営業に向いていないと思ったとき、どう考えたか


営業、向いてないかもって思ったこと、何回もある。

アナウンサーを目指して就活して、全部落ちて、大手メーカーの営業職に就いた。正直なところ、最初から「営業をやりたい」とは思っていなかった。なんとなく受かったところに入った、くらいの感覚で。

だから最初の数ヶ月は、ずっとどこかで「こんなはずじゃなかった」って思ってた。


向いてないと思った理由

私がイメージしていた「向いてない」は、こんな感じだった。

断られるとへこむ。数字を追うのが苦手。押しの強いトークができない。ゴリゴリ攻めるタイプじゃない。営業って、そういう人がやるものだと思ってたから。

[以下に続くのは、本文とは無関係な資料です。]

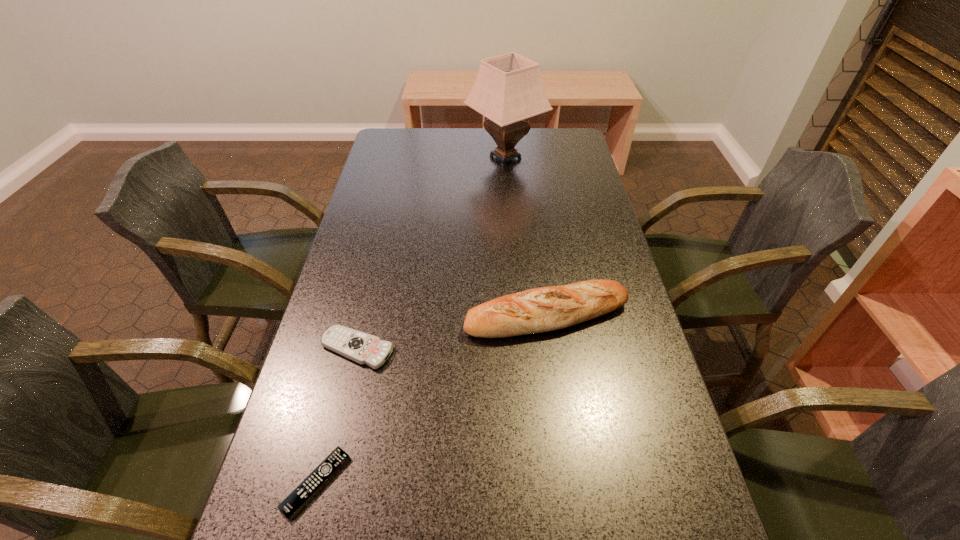 Locate an element on the screen. This screenshot has height=540, width=960. the third closest object to the third shortest object is located at coordinates (508, 89).

Select which object appears as the closest to the nearest object. Please provide its 2D coordinates. Your answer should be formatted as a tuple, i.e. [(x, y)], where the tuple contains the x and y coordinates of a point satisfying the conditions above.

[(363, 348)]

What are the coordinates of `vacant space that satisfies the following two spatial constraints: 1. on the back side of the farther remote control; 2. on the right side of the baguet` in the screenshot? It's located at (365, 315). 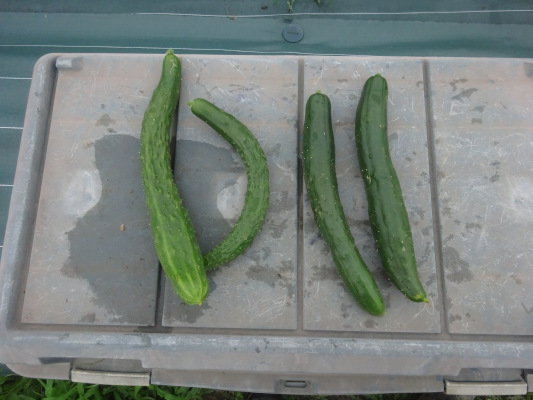 I want to click on box, so 104,184. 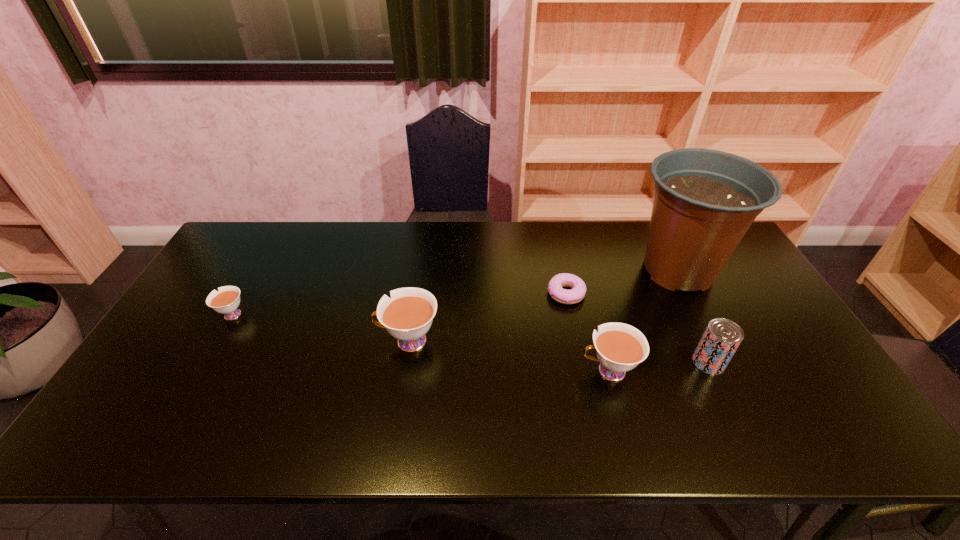 At what (x,y) coordinates should I click in order to perform the action: click on vacant position in the image that satisfies the following two spatial constraints: 1. on the side of the shortest teacup with the handle; 2. on the back side of the beer can. Please return your answer as a coordinate pair (x, y). The image size is (960, 540). Looking at the image, I should click on (204, 362).

What are the coordinates of `free location that satisfies the following two spatial constraints: 1. on the side of the leftmost teacup with the handle; 2. on the back side of the beer can` in the screenshot? It's located at (204, 362). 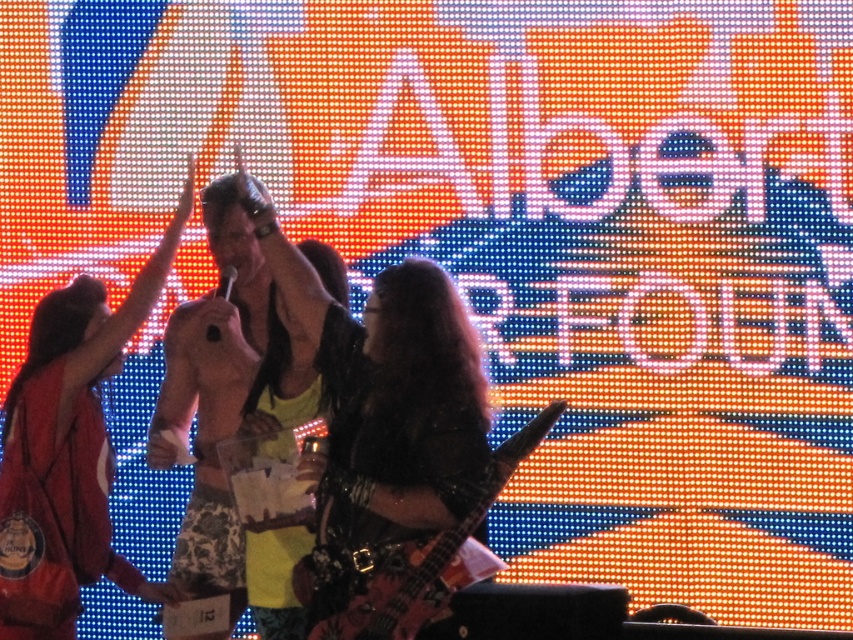 In the scene shown: Is shiny yellow tank top at center further to the viewer compared to wooden electric guitar at center?

That is True.

Does shiny yellow tank top at center have a lesser width compared to wooden electric guitar at center?

Yes.

Is point (251, 572) less distant than point (389, 616)?

No, (251, 572) is behind (389, 616).

The image size is (853, 640). Identify the location of shiny yellow tank top at center. coord(283,376).

Which of these two, shiny black dress at center or shiny yellow tank top at center, stands shorter?

Standing shorter between the two is shiny yellow tank top at center.

You are a GUI agent. You are given a task and a screenshot of the screen. Output one action in this format:
    pyautogui.click(x=<x>, y=<y>)
    Task: Click on the shiny black dress at center
    This screenshot has width=853, height=640.
    Given the screenshot: What is the action you would take?
    (x=78, y=413)

Can you confirm if shiny black dress at center is positioned to the left of wooden electric guitar at center?

Indeed, shiny black dress at center is positioned on the left side of wooden electric guitar at center.

Consider the image. Which of these two, shiny black dress at center or wooden electric guitar at center, stands taller?

shiny black dress at center

Between point (99, 314) and point (387, 628), which one is positioned behind?

Positioned behind is point (99, 314).

Where is `shiny black dress at center`? The width and height of the screenshot is (853, 640). shiny black dress at center is located at coordinates (78, 413). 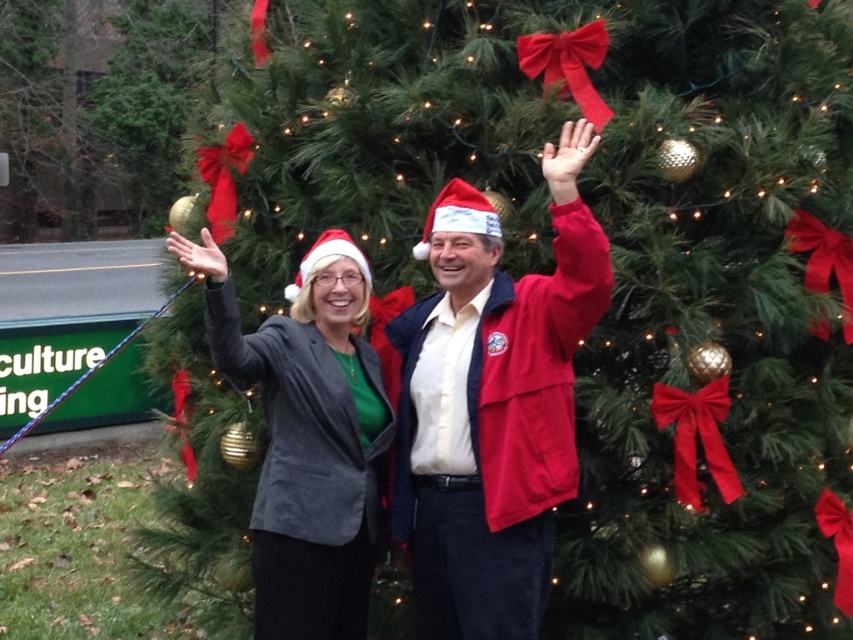 Question: Does matte black blazer at center have a smaller size compared to matte gray blazer at center?

Choices:
 (A) yes
 (B) no

Answer: (A)

Question: Which object is positioned closest to the shiny gold ornament at left?

Choices:
 (A) matte black blazer at center
 (B) matte gray blazer at center

Answer: (B)

Question: Is matte black blazer at center below matte gray blazer at center?

Choices:
 (A) yes
 (B) no

Answer: (B)

Question: Can you confirm if matte gray blazer at center is positioned to the left of shiny gold ornament at left?

Choices:
 (A) no
 (B) yes

Answer: (A)

Question: Which of the following is the farthest from the observer?

Choices:
 (A) (405, 337)
 (B) (103, 68)

Answer: (B)

Question: Which object is closer to the camera taking this photo?

Choices:
 (A) matte black blazer at center
 (B) shiny gold ornament at left
 (C) matte gray blazer at center

Answer: (A) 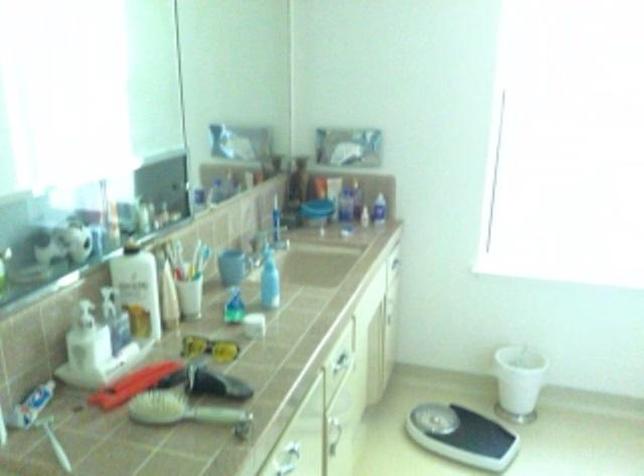 The location [31,406] corresponds to which object?

It refers to a tube of toothpaste. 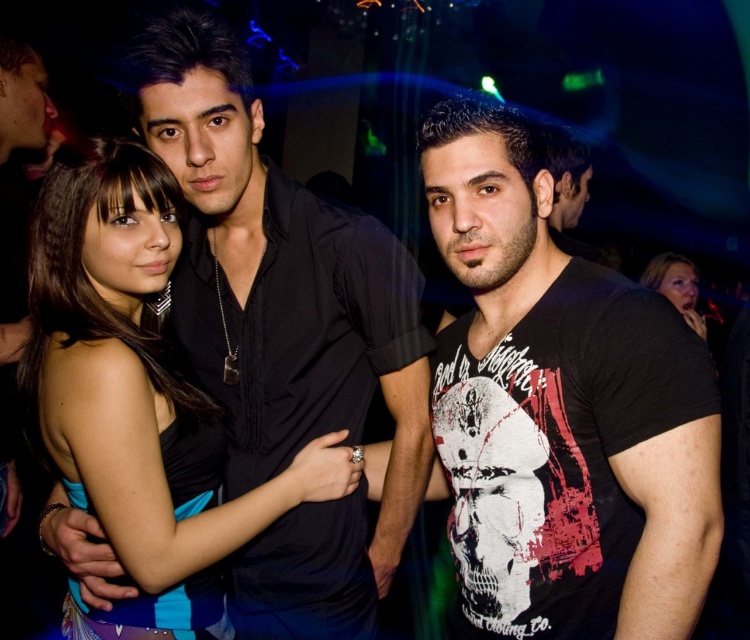 Which is above, matte black dress at center or smooth skin face at upper right?

smooth skin face at upper right is above.

Is matte black dress at center positioned in front of smooth skin face at upper right?

Yes, matte black dress at center is closer to the viewer.

Where is `matte black dress at center`? Image resolution: width=750 pixels, height=640 pixels. matte black dress at center is located at coordinates (140, 392).

Between black printed t-shirt at center and smooth skin face at upper right, which one has less height?

Standing shorter between the two is smooth skin face at upper right.

Between black printed t-shirt at center and smooth skin face at upper right, which one appears on the right side from the viewer's perspective?

Positioned to the right is smooth skin face at upper right.

Identify the location of black printed t-shirt at center. The width and height of the screenshot is (750, 640). (561, 410).

The width and height of the screenshot is (750, 640). Find the location of `black printed t-shirt at center`. black printed t-shirt at center is located at coordinates (561, 410).

Which of these two, black printed t-shirt at center or matte black dress at center, stands shorter?

Standing shorter between the two is matte black dress at center.

Measure the distance between point (555, 396) and camera.

The distance of point (555, 396) from camera is 3.51 feet.

Between point (672, 403) and point (123, 365), which one is positioned in front?

Point (672, 403) is more forward.

Locate an element on the screen. This screenshot has height=640, width=750. black printed t-shirt at center is located at coordinates (561, 410). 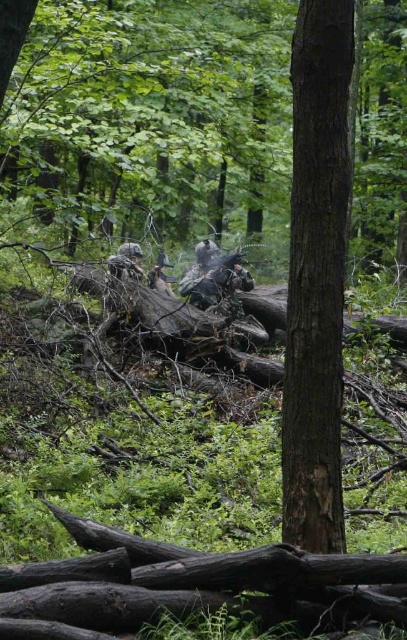 Describe the element at coordinates (317, 276) in the screenshot. This screenshot has height=640, width=407. I see `brown rough tree trunk at center` at that location.

Can you confirm if brown rough tree trunk at center is positioned to the right of camouflage uniform at center?

Yes, brown rough tree trunk at center is to the right of camouflage uniform at center.

Based on the photo, who is more distant from viewer, (308, 492) or (115, 259)?

Point (115, 259)

This screenshot has height=640, width=407. Find the location of `brown rough tree trunk at center`. brown rough tree trunk at center is located at coordinates (317, 276).

Measure the distance between point (234, 564) and camera.

Point (234, 564) and camera are 4.15 meters apart from each other.

Between point (367, 557) and point (131, 243), which one is positioned behind?

Point (131, 243)

Measure the distance between point (395, 611) and camera.

Point (395, 611) and camera are 4.16 meters apart from each other.

Find the location of a particular element. The image size is (407, 640). dark brown wood log at center is located at coordinates (196, 582).

Measure the distance from brown rough tree trunk at center to dark brown wood log at center.

brown rough tree trunk at center is 32.65 inches away from dark brown wood log at center.

Is the position of brown rough tree trunk at center more distant than that of dark brown wood log at center?

That is True.

Does point (323, 22) lie behind point (98, 621)?

That is True.

At what (x,y) coordinates should I click in order to perform the action: click on brown rough tree trunk at center. Please return your answer as a coordinate pair (x, y). The width and height of the screenshot is (407, 640). Looking at the image, I should click on (317, 276). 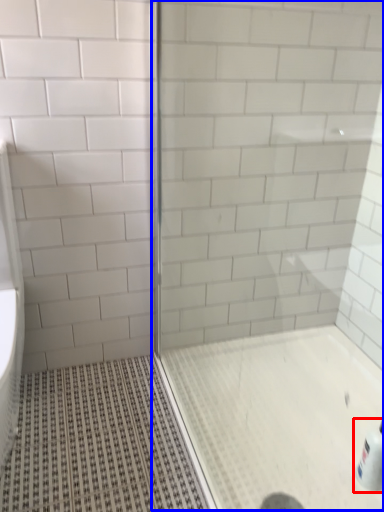 Question: Which object appears farthest to the camera in this image, bottle (highlighted by a red box) or screen door (highlighted by a blue box)?

Choices:
 (A) bottle
 (B) screen door

Answer: (A) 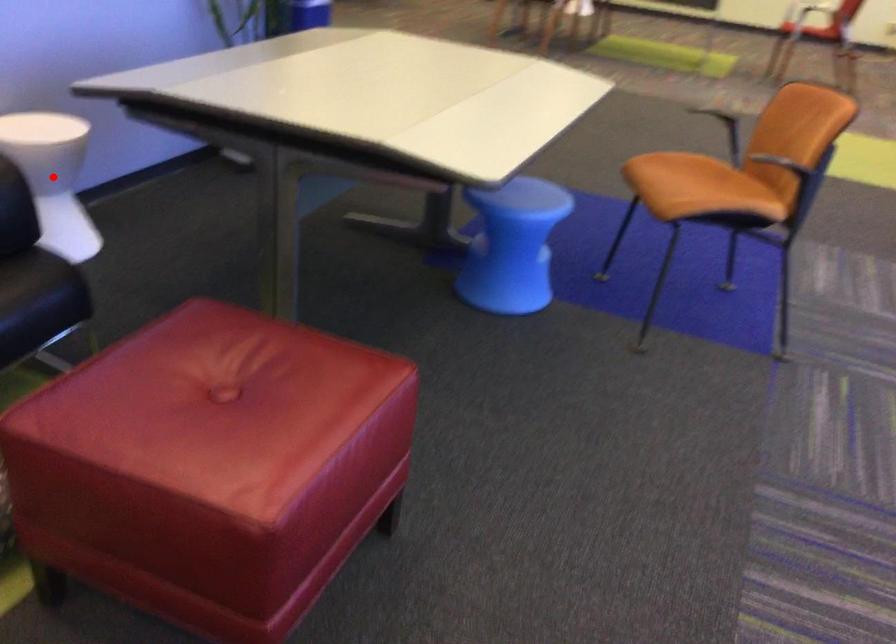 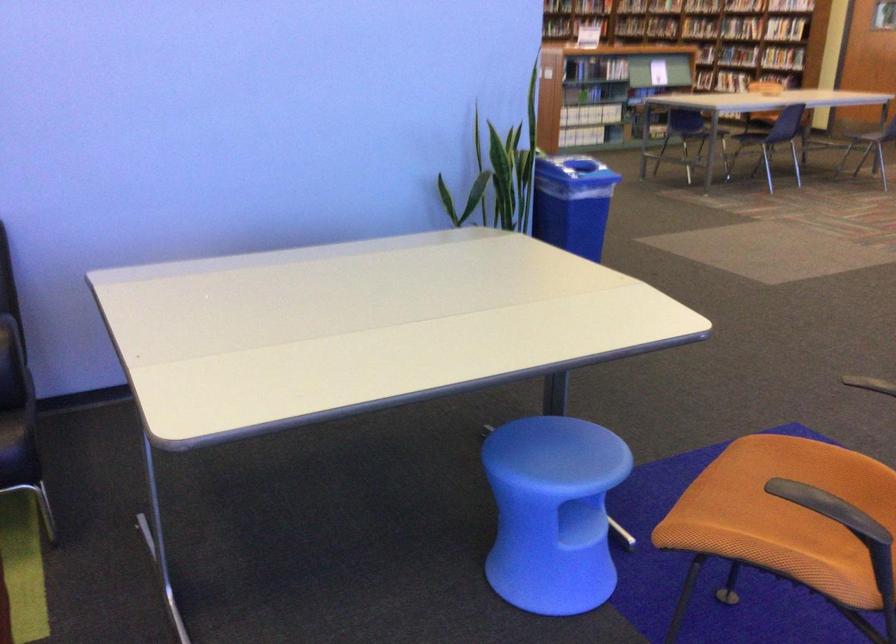 Question: I am providing you with two images of the same scene from different viewpoints. A red point is marked on the first image. At the location where the point appears in image 1, is it still visible in image 2?

Choices:
 (A) Yes
 (B) No

Answer: (B) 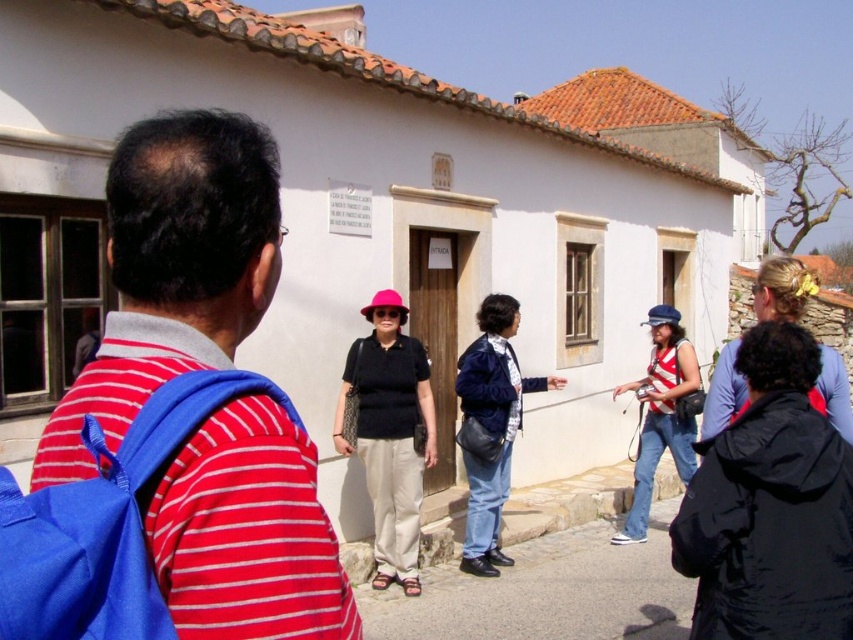 Is red striped shirt at left below striped fabric tank top at center?

Incorrect, red striped shirt at left is not positioned below striped fabric tank top at center.

Which is more to the right, red striped shirt at left or striped fabric tank top at center?

striped fabric tank top at center

Where is `red striped shirt at left`? The width and height of the screenshot is (853, 640). red striped shirt at left is located at coordinates (173, 269).

Can you confirm if red striped shirt at left is positioned to the right of denim jacket at center?

No, red striped shirt at left is not to the right of denim jacket at center.

Is point (245, 614) farther from viewer compared to point (480, 515)?

No, (245, 614) is closer to viewer.

Find the location of `red striped shirt at left`. red striped shirt at left is located at coordinates (173, 269).

Is red striped shirt at left wider than pink matte hat at center?

No, red striped shirt at left is not wider than pink matte hat at center.

Is point (277, 180) closer to camera compared to point (389, 564)?

Yes, point (277, 180) is closer to viewer.

Identify the location of red striped shirt at left. (173, 269).

This screenshot has height=640, width=853. I want to click on red striped shirt at left, so click(x=173, y=269). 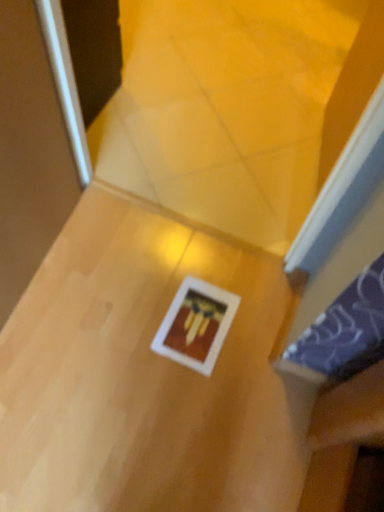 I want to click on free space to the back side of white matte picture frame at center, so click(215, 269). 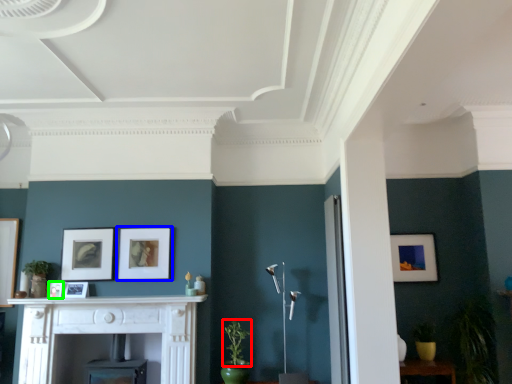 Question: Which object is positioned farthest from plant (highlighted by a red box)? Select from picture frame (highlighted by a blue box) and picture frame (highlighted by a green box).

Choices:
 (A) picture frame
 (B) picture frame

Answer: (B) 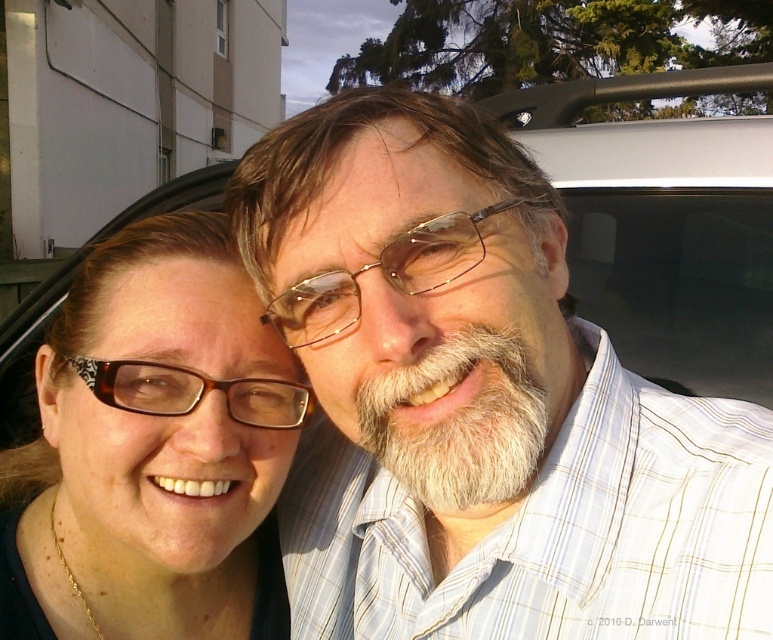 Question: Is matte black glasses at left to the right of metallic gold glasses at center from the viewer's perspective?

Choices:
 (A) yes
 (B) no

Answer: (B)

Question: Which point is closer to the camera?

Choices:
 (A) (499, 449)
 (B) (281, 604)

Answer: (A)

Question: Observing the image, what is the correct spatial positioning of transparent glass car window at upper center in reference to metallic gold glasses at center?

Choices:
 (A) right
 (B) left

Answer: (A)

Question: Among these points, which one is farthest from the camera?

Choices:
 (A) click(179, 371)
 (B) click(298, 289)

Answer: (A)

Question: Can you confirm if white fuzzy beard at center is positioned to the left of metallic gold glasses at center?

Choices:
 (A) yes
 (B) no

Answer: (B)

Question: Which object is closer to the camera taking this photo?

Choices:
 (A) matte black glasses at left
 (B) white striped shirt at center
 (C) white fuzzy beard at center
 (D) metallic gold glasses at center

Answer: (B)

実際、商談でうまく話せなくて悔しかった夜は何度もあったし、月末に数字が足りなくて焦った経験もある。後輩の方が成績が良かった時期もあった。

なんか、向いてないんじゃないかって。素直にそう思った。

「向いてない」と「辞める理由」は別の話だった

でも続けるうちに、気づいたことがある。

「向いてない」って感じる場面と、「やっててよかった」って感じる場面が、両方あるということ。

半年ぶりに連絡したお客さんが「覚えててくれたんですね」って言ってくれた瞬間。提案が刺さって、「あなたに頼んでよかった」って言ってもらえた商談。そういう瞬間は、確かにあった。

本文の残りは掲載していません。